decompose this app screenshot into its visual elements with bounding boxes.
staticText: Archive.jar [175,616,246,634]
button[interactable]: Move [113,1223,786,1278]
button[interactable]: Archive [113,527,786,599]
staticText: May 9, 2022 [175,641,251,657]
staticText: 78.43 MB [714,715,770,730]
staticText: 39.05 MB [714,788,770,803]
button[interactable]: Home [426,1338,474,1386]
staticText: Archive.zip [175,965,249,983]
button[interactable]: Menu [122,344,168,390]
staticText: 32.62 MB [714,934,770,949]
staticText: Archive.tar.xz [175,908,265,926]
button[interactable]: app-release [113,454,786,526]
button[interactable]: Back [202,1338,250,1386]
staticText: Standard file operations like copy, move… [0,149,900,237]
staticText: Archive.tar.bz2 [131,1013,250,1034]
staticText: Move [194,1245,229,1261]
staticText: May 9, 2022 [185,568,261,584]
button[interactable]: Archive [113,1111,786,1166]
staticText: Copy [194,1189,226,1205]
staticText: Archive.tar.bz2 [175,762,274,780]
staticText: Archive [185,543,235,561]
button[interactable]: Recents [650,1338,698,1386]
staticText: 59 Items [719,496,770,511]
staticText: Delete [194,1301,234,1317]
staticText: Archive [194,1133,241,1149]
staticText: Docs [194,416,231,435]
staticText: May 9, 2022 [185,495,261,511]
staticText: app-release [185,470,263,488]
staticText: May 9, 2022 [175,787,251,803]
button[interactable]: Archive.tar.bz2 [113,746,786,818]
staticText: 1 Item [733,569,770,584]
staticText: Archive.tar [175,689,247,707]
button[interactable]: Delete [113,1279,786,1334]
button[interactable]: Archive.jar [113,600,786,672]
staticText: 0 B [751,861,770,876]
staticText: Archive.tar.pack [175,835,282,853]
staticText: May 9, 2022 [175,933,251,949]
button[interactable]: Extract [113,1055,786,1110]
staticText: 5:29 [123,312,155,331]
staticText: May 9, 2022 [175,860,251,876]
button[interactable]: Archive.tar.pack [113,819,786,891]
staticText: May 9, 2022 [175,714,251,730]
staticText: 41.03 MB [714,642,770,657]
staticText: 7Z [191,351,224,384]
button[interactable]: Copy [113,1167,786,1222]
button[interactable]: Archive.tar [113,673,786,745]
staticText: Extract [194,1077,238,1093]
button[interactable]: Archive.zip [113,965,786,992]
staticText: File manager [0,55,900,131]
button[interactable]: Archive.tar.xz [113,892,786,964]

* PROBLEM DESCRIPTION *
For each line of the entries that includes "pack", show that line.

* ANSWER BOX *
staticText: Archive.tar.pack [175,835,282,853]
button[interactable]: Archive.tar.pack [113,819,786,891]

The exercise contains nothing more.